## TASK TO CARRY OUT
Using only the entries below, copy exactly the lines that begin at the one with "RELOAD FESTIVAL :: Vollbedienung in Sachen" and end at the one with "- A Nébih – a", both included. Drop the pictures.

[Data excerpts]
[Start of section]

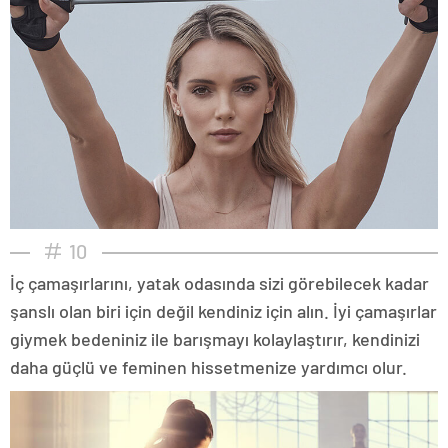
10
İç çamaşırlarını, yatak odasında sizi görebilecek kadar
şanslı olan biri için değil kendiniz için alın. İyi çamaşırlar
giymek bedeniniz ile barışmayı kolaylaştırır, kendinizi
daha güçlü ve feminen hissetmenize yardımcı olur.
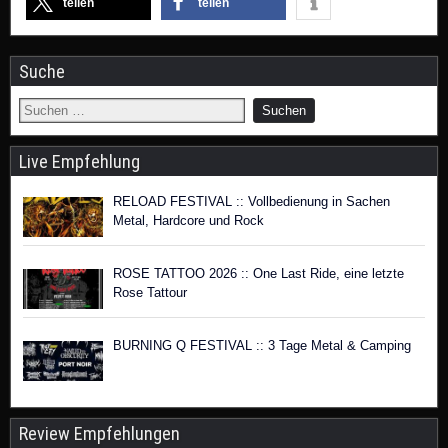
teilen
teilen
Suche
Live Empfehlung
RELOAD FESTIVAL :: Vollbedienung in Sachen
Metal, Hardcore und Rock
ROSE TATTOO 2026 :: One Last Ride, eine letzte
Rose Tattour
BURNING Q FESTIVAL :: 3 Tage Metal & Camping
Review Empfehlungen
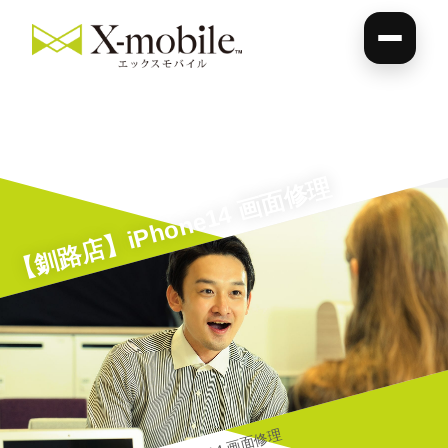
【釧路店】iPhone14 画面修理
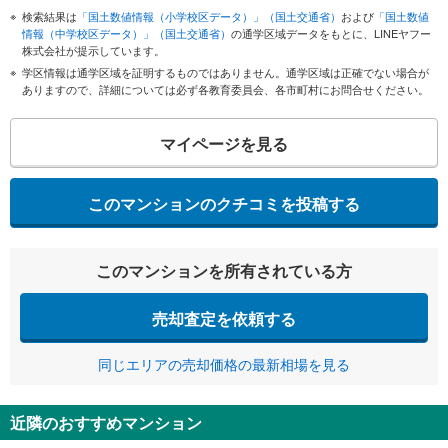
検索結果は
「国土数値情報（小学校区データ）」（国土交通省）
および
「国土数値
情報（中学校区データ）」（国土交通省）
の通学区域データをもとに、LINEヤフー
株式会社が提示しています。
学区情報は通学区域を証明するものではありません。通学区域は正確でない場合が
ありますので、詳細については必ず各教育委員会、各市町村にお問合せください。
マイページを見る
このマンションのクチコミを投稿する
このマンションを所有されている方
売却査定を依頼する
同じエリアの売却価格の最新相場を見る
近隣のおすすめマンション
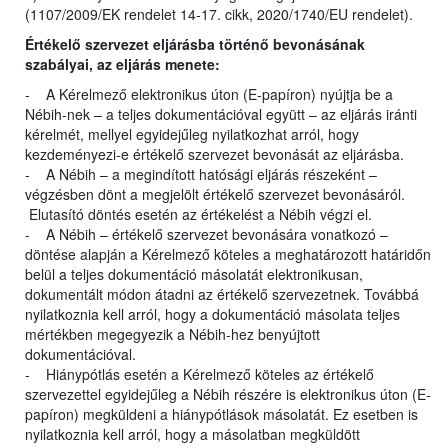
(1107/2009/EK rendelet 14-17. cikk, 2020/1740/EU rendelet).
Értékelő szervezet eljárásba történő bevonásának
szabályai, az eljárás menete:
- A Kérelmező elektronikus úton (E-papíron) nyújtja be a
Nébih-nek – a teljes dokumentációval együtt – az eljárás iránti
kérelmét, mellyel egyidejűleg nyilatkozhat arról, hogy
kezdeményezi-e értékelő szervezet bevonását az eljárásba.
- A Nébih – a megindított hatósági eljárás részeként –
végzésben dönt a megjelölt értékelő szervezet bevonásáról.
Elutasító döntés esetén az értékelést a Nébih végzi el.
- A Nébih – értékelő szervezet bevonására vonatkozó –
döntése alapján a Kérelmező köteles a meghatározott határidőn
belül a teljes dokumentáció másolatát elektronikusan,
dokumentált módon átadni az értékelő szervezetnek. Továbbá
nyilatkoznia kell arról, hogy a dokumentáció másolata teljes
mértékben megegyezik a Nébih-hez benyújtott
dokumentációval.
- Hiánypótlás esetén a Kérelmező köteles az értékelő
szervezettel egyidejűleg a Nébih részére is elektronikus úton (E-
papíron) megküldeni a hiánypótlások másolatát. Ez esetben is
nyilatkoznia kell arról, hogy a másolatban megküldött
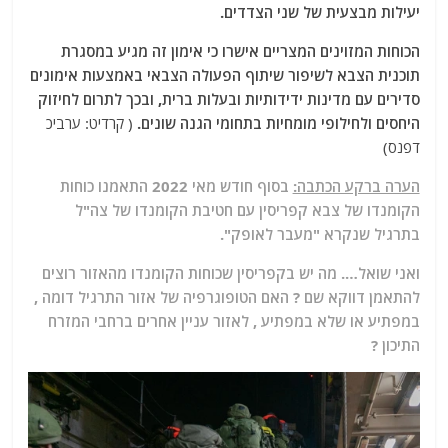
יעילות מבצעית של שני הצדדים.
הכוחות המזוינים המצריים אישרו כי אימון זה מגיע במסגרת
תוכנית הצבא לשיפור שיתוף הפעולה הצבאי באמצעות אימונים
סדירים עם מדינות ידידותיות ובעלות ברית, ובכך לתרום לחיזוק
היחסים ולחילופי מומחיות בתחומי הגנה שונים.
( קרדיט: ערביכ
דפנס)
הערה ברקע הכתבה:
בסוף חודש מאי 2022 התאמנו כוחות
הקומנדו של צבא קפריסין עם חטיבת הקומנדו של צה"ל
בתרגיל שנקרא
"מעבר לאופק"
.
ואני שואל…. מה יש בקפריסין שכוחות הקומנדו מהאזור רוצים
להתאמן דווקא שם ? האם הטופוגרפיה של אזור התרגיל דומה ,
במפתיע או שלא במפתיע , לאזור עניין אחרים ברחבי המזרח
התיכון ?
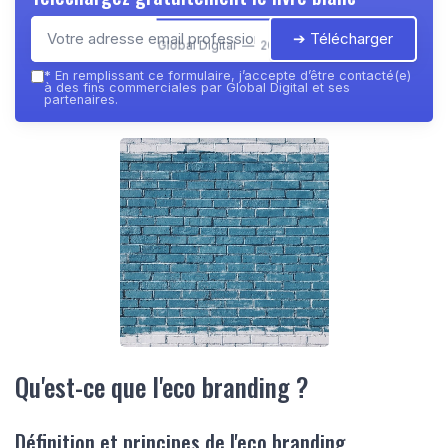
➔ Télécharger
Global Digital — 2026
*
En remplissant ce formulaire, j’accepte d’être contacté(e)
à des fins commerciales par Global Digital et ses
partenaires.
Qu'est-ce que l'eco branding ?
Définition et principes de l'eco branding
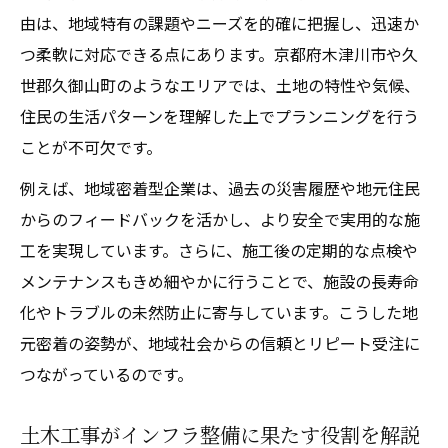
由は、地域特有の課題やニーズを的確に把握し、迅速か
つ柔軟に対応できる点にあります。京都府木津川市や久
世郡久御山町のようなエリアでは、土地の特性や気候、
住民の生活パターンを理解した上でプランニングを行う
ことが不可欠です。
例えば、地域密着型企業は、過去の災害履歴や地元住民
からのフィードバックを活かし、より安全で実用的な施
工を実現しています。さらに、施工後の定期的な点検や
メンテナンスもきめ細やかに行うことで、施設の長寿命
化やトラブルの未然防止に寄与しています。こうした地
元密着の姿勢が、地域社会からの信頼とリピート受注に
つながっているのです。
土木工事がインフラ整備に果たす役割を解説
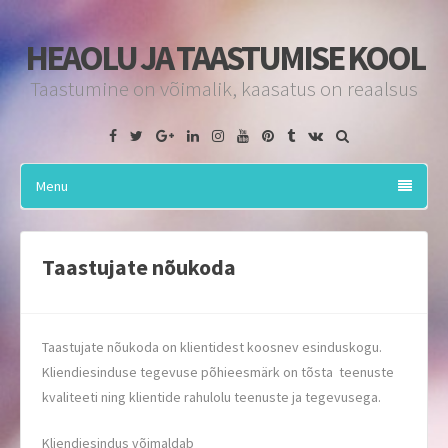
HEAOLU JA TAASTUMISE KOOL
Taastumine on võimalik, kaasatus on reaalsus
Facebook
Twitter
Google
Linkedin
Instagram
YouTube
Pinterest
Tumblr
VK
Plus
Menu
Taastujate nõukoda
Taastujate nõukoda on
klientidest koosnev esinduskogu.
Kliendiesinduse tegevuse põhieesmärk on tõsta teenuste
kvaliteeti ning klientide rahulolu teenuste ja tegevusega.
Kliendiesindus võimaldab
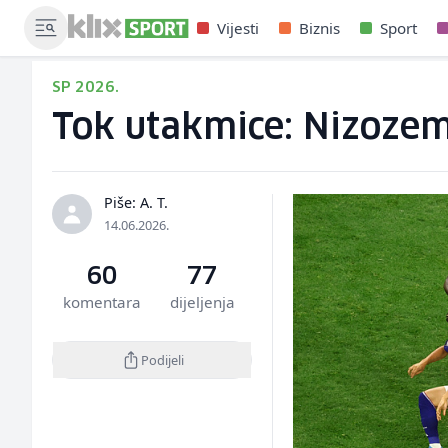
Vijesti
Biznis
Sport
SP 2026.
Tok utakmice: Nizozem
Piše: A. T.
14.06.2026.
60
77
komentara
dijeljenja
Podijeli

[End of section]

## RESPONSE AREA
RELOAD FESTIVAL :: Vollbedienung in Sachen
Metal, Hardcore und Rock
ROSE TATTOO 2026 :: One Last Ride, eine letzte
Rose Tattour
BURNING Q FESTIVAL :: 3 Tage Metal & Camping
Review Empfehlungen
【釧路店】iPhone14 画面修理
検索結果は
「国土数値情報（小学校区データ）」（国土交通省）
および
「国土数値
情報（中学校区データ）」（国土交通省）
の通学区域データをもとに、LINEヤフー
株式会社が提示しています。
学区情報は通学区域を証明するものではありません。通学区域は正確でない場合が
ありますので、詳細については必ず各教育委員会、各市町村にお問合せください。
マイページを見る
このマンションのクチコミを投稿する
このマンションを所有されている方
売却査定を依頼する
同じエリアの売却価格の最新相場を見る
近隣のおすすめマンション
(1107/2009/EK rendelet 14-17. cikk, 2020/1740/EU rendelet).
Értékelő szervezet eljárásba történő bevonásának
szabályai, az eljárás menete:
- A Kérelmező elektronikus úton (E-papíron) nyújtja be a
Nébih-nek – a teljes dokumentációval együtt – az eljárás iránti
kérelmét, mellyel egyidejűleg nyilatkozhat arról, hogy
kezdeményezi-e értékelő szervezet bevonását az eljárásba.
- A Nébih – a megindított hatósági eljárás részeként –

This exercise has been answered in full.